Un’amicizia trentennale dunque ha legato Longhi e Morandi, dal 1934, anno della loro conoscenza a Bologna, dove Longhi insegnava, ponendo le basi di una solida scuola critica italiana e oltre (si pensi alla sua importanza per un allievo eccellente qual è stato Pierpaolo Pasolini), al 1964, anno di morte del pittore. Giustamente considerato uno dei rapporti esemplari del Novecento tra critico e artista, il sodalizio che li ha uniti è sempre stato connotato da stima reciproca, consolidato da incontri e fitti carteggi proseguiti anche dopo la guerra. Proprio dopo il conflitto, tra il 21 aprile e il 3 maggio 1945, Longhi ordina una personale dell’artista alla Galleria Il Fiore di Firenze scrivendo nella presentazione una delle pagine fondamentali della fortuna critica del pittore bolognese: «Che soltanto scavando dentro e attraverso la forma, e stratificando le ‘ricordanze’ tonali, si possa riescire alla luce del sentimento più integro e puro, ecco infatti la lezione intima di Morandi e il chiarimento immediato della sua riduzione del soggetto che gira al minimo; l’abolizione, in ogni caso, del soggetto invadente che parte in quarta e si divora l’opera e l’osservatore. Oggetti inutili, paesaggi inameni, fiori di stagione, sono pretesti più che sufficienti per esprimersi ‘in forma’; e non si esprime, si sa bene, che il sentimento». Lo stesso testo Longhi lo ripropone, accompagnato da una lunga nota, all’esposizione delle opere morandiane alla Biennale di Venezia del 1966, la Biennale di Fontana, Burri, dell’optical e dell’ormai inarrestabile Pop Art.

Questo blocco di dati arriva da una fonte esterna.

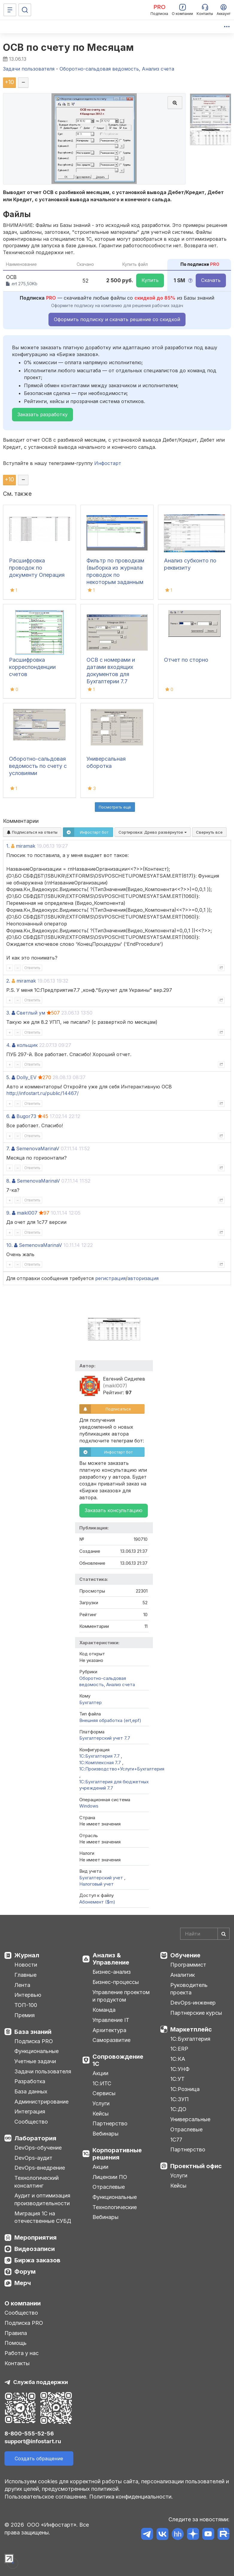 This screenshot has width=234, height=2576. What do you see at coordinates (35, 2237) in the screenshot?
I see `Мероприятия` at bounding box center [35, 2237].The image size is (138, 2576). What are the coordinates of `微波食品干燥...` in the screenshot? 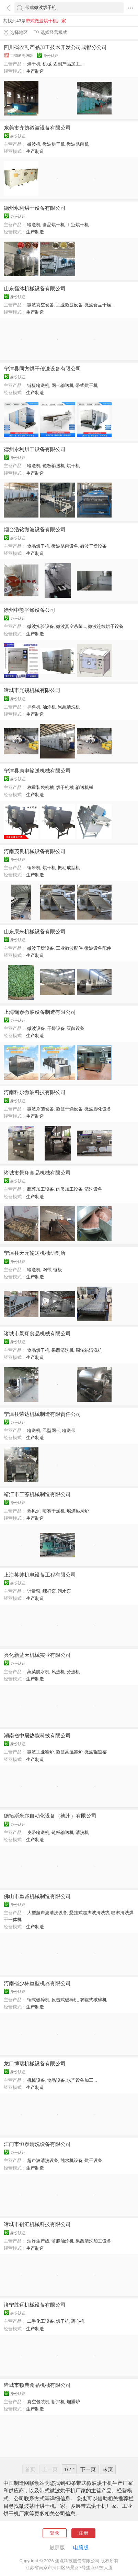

Longhi e Morandi erano accomunati dalla medesima personalità schiva, austera, volta all’essenziale che per entrambi coincideva con la comprensione oggettiva delle cose. Lo testimonia tra gli altri anche il fatto che pochi giorni prima di morire Morandi si sia rallegrato con un suo amico di avere avuto la fortuna di una vita del tutto priva di eventi eccezionali. Una fortuna che oggi, nel variegato e divistico panorama dell’arte contemporanea, in pochi saprebbero cogliere e di cui ancora meno saprebbero gioirne.